All of which could just be too late to rescue his presidency, if the latest poll ratings are to be believed. Quinnipac University’s polling unit shows American voters disapprove 55 – 41 percent of the job that Obama is doing, an all- time low. And that disapproval rating has gone up a steep nine points over the summer, amid widespread concern among voters over the state of the economy, and the President’s ability to turn things around.
For Obama, that’s more than alarming. That’s an air-raid siren at dawn. Jason Stanford
According to Quinnipac’s Peter Brown: “The president is stuck at a politically unhealthy level for someone who wants to be re-elected.”
Look deeper, and there are some more worrying trends for Obama’s team. On Politico, the Democratic consultant Jason Stanford reports that focus groups of black voters, like the population as a whole, are unhappy with the direction the country is going.
But they are not so much angry, as disappointed in the president’s seeming inability to make the system work. “Only five months ago, 83 per cent of black voters said they strongly favored Obama. Recently that number fell to 58 per cent. For Obama, that is more than alarming. That’s an air-raid siren at dawn,” he writes.
It’s crucial, because Obama’s re-election hopes are heavily dependent on the black vote. His support among white independent voters has slumped so far, he needs an even bigger turnout among black voters than he got in 2008.
His campaign team have just launched a new drive called “Operation Vote” to win the support of ethnic minorities, and Obama made a direct appeal last week to the Congressional Black Caucus to rally behind him: “Shake it off. Stop complaining, stop grumbling, stop crying. We are going to press on, We’ve got work to do.”
The strategy for 2012, then, is to reinvigorate the base – and try to rebuild that winning coalition which swept Obama to victory in ’08. Not such an easy prospect: as Michael Barone points out, that 53 per cent of the popular vote he won three years ago was higher than any other Democratic presidential nominee since Andrew Jackson.

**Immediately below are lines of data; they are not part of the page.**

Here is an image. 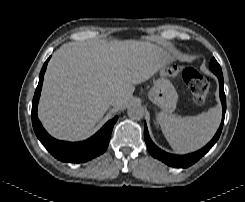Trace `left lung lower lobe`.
<instances>
[{
	"label": "left lung lower lobe",
	"mask_w": 245,
	"mask_h": 202,
	"mask_svg": "<svg viewBox=\"0 0 245 202\" xmlns=\"http://www.w3.org/2000/svg\"><path fill=\"white\" fill-rule=\"evenodd\" d=\"M216 76L219 79V86H220L219 94H220V99H221V103H222L223 114H222V121H221L220 127H219L218 131L216 132L215 136L213 137V139L204 148H202L201 150H199L197 152L187 154V155H183V156L169 154V153H166V152L162 151L161 149H159L151 141V139L149 137L148 130H147V126L145 124L144 139H145L148 151L150 152V154L154 158H157V159L163 161L164 163H166L167 165L172 166V167L186 168V167L191 166L195 162H197L217 142V140L221 134L223 123H224V117H225V112H226V97H225L224 87H223V75H216Z\"/></svg>",
	"instance_id": "0a47b994"
}]
</instances>
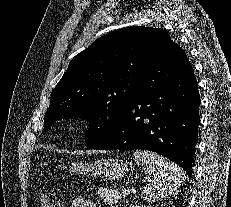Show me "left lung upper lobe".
Segmentation results:
<instances>
[{
    "label": "left lung upper lobe",
    "instance_id": "left-lung-upper-lobe-1",
    "mask_svg": "<svg viewBox=\"0 0 231 207\" xmlns=\"http://www.w3.org/2000/svg\"><path fill=\"white\" fill-rule=\"evenodd\" d=\"M174 44L159 28L115 30L76 55L51 93L43 132L59 119L89 122V148L104 140L140 95L145 73Z\"/></svg>",
    "mask_w": 231,
    "mask_h": 207
}]
</instances>
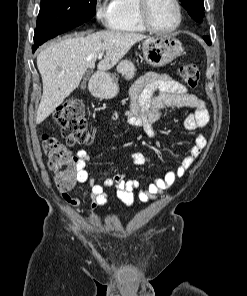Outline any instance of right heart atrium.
Listing matches in <instances>:
<instances>
[{
	"instance_id": "right-heart-atrium-1",
	"label": "right heart atrium",
	"mask_w": 247,
	"mask_h": 296,
	"mask_svg": "<svg viewBox=\"0 0 247 296\" xmlns=\"http://www.w3.org/2000/svg\"><path fill=\"white\" fill-rule=\"evenodd\" d=\"M94 16L100 24L110 26L113 19V9L109 0L94 1Z\"/></svg>"
}]
</instances>
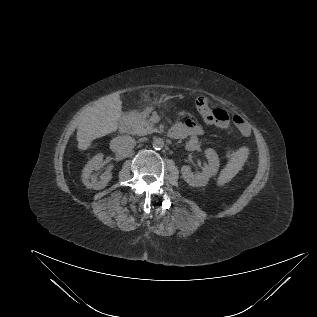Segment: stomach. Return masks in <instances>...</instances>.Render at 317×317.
I'll use <instances>...</instances> for the list:
<instances>
[{
	"instance_id": "obj_1",
	"label": "stomach",
	"mask_w": 317,
	"mask_h": 317,
	"mask_svg": "<svg viewBox=\"0 0 317 317\" xmlns=\"http://www.w3.org/2000/svg\"><path fill=\"white\" fill-rule=\"evenodd\" d=\"M155 96V92L154 91H148L144 94V99L145 101L151 102L152 97Z\"/></svg>"
}]
</instances>
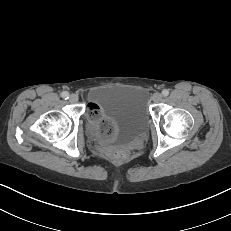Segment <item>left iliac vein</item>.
Returning a JSON list of instances; mask_svg holds the SVG:
<instances>
[{
  "label": "left iliac vein",
  "mask_w": 231,
  "mask_h": 231,
  "mask_svg": "<svg viewBox=\"0 0 231 231\" xmlns=\"http://www.w3.org/2000/svg\"><path fill=\"white\" fill-rule=\"evenodd\" d=\"M161 100H162V95L160 93L156 92L152 95V101L153 102L159 103V102H161Z\"/></svg>",
  "instance_id": "obj_1"
}]
</instances>
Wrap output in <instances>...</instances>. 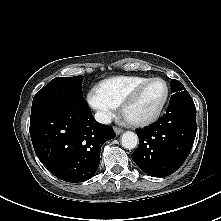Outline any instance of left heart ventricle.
Listing matches in <instances>:
<instances>
[{"label": "left heart ventricle", "instance_id": "b2bd125f", "mask_svg": "<svg viewBox=\"0 0 221 221\" xmlns=\"http://www.w3.org/2000/svg\"><path fill=\"white\" fill-rule=\"evenodd\" d=\"M165 95V87L160 82H154L143 89L139 98L127 112L130 119L138 120L152 115L161 104Z\"/></svg>", "mask_w": 221, "mask_h": 221}]
</instances>
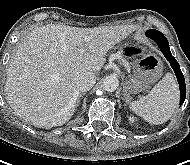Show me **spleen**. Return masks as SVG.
I'll return each mask as SVG.
<instances>
[{
	"mask_svg": "<svg viewBox=\"0 0 190 165\" xmlns=\"http://www.w3.org/2000/svg\"><path fill=\"white\" fill-rule=\"evenodd\" d=\"M179 102L178 84L167 73L148 95L131 104L132 111L149 123L162 124L168 121Z\"/></svg>",
	"mask_w": 190,
	"mask_h": 165,
	"instance_id": "3e777b00",
	"label": "spleen"
}]
</instances>
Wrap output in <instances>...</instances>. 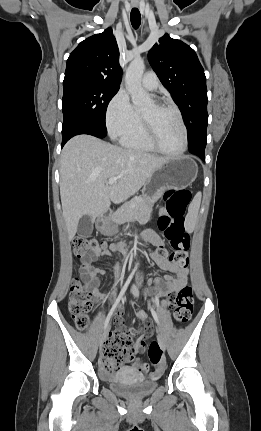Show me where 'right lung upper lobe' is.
Masks as SVG:
<instances>
[{
	"mask_svg": "<svg viewBox=\"0 0 261 431\" xmlns=\"http://www.w3.org/2000/svg\"><path fill=\"white\" fill-rule=\"evenodd\" d=\"M121 74L118 45L109 27L82 41L70 54L64 80L87 78L119 88Z\"/></svg>",
	"mask_w": 261,
	"mask_h": 431,
	"instance_id": "right-lung-upper-lobe-1",
	"label": "right lung upper lobe"
}]
</instances>
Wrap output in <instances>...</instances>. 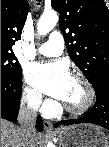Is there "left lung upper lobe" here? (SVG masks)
Instances as JSON below:
<instances>
[{
  "label": "left lung upper lobe",
  "mask_w": 109,
  "mask_h": 147,
  "mask_svg": "<svg viewBox=\"0 0 109 147\" xmlns=\"http://www.w3.org/2000/svg\"><path fill=\"white\" fill-rule=\"evenodd\" d=\"M72 61L93 87L109 77V9L103 0H52Z\"/></svg>",
  "instance_id": "1"
}]
</instances>
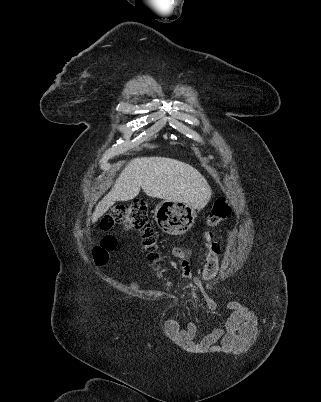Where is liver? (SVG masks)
Listing matches in <instances>:
<instances>
[{
	"label": "liver",
	"instance_id": "liver-1",
	"mask_svg": "<svg viewBox=\"0 0 321 402\" xmlns=\"http://www.w3.org/2000/svg\"><path fill=\"white\" fill-rule=\"evenodd\" d=\"M140 188L147 196L187 203L195 209L207 205L211 188L201 173L184 162L166 157L131 160L92 215L95 223L116 201L134 199Z\"/></svg>",
	"mask_w": 321,
	"mask_h": 402
}]
</instances>
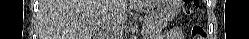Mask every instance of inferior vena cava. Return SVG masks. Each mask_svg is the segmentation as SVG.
Here are the masks:
<instances>
[{
  "instance_id": "inferior-vena-cava-1",
  "label": "inferior vena cava",
  "mask_w": 249,
  "mask_h": 39,
  "mask_svg": "<svg viewBox=\"0 0 249 39\" xmlns=\"http://www.w3.org/2000/svg\"><path fill=\"white\" fill-rule=\"evenodd\" d=\"M109 33H110L111 38H114V37H116V36H117V32H116V30H115V29H111V30H109Z\"/></svg>"
}]
</instances>
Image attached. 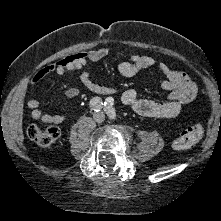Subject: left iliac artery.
Instances as JSON below:
<instances>
[{
  "label": "left iliac artery",
  "instance_id": "1",
  "mask_svg": "<svg viewBox=\"0 0 221 221\" xmlns=\"http://www.w3.org/2000/svg\"><path fill=\"white\" fill-rule=\"evenodd\" d=\"M114 99L112 97H108L106 101L104 102L105 105V111L110 119L115 120L116 119V112L113 107Z\"/></svg>",
  "mask_w": 221,
  "mask_h": 221
}]
</instances>
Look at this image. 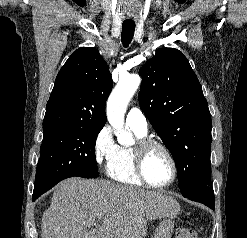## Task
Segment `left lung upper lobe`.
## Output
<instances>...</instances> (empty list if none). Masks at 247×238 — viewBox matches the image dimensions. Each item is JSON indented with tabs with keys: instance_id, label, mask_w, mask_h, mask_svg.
<instances>
[{
	"instance_id": "obj_1",
	"label": "left lung upper lobe",
	"mask_w": 247,
	"mask_h": 238,
	"mask_svg": "<svg viewBox=\"0 0 247 238\" xmlns=\"http://www.w3.org/2000/svg\"><path fill=\"white\" fill-rule=\"evenodd\" d=\"M140 74V107L175 160L182 195L213 209L211 115L189 61L161 48Z\"/></svg>"
}]
</instances>
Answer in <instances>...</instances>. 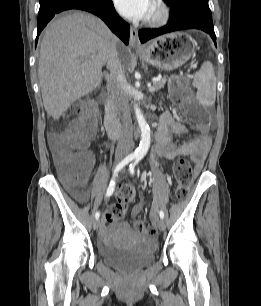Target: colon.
<instances>
[{
    "mask_svg": "<svg viewBox=\"0 0 261 306\" xmlns=\"http://www.w3.org/2000/svg\"><path fill=\"white\" fill-rule=\"evenodd\" d=\"M191 91L179 81H173L170 87V96L174 103L182 105L187 121L199 128L205 129L209 124L208 116L190 101ZM72 121L61 137L62 146L59 149L60 167L62 179L69 185L76 186L86 182L89 175V160L84 149L89 141L94 138L98 122L97 109L89 100L78 101L71 112ZM173 174L176 181V197L185 198L194 178L193 169L189 160L179 158L173 166ZM134 188L129 184L119 187L118 201L111 204L105 211L108 222L122 220L133 201ZM135 230L145 237H152L155 228L142 221L134 222Z\"/></svg>",
    "mask_w": 261,
    "mask_h": 306,
    "instance_id": "1",
    "label": "colon"
}]
</instances>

Stop grumbling, stop crying. We’ve got work to do. Barack Obama
And the demographics do not help, with so many of those core groups, from young voters to blue collar workers now openly frustrated and disillusioned.
Look at any of the key battleground states, from Ohio to Pennsylvania, and find a majority of voters disapprove of Obama’s performance. The challenge for the White House is how to win back one or more of those target groups, without alienating the rest.
In the end, whatever the rhetoric about taxes on millionaires and “do-nothing” Republicans – the election is most likely to hinge on one thing. Obama’s former chief of staff Rahm Emanuel set it out pretty clearly yesterday: “There is no doubt there is a challenge politically, because the economy is not where the American middle class needs it to be for their bottom line.”
Yes, it’s the economy – and whether Obama is the right president to lead America out of the mess. And right now, he’s got everything to prove.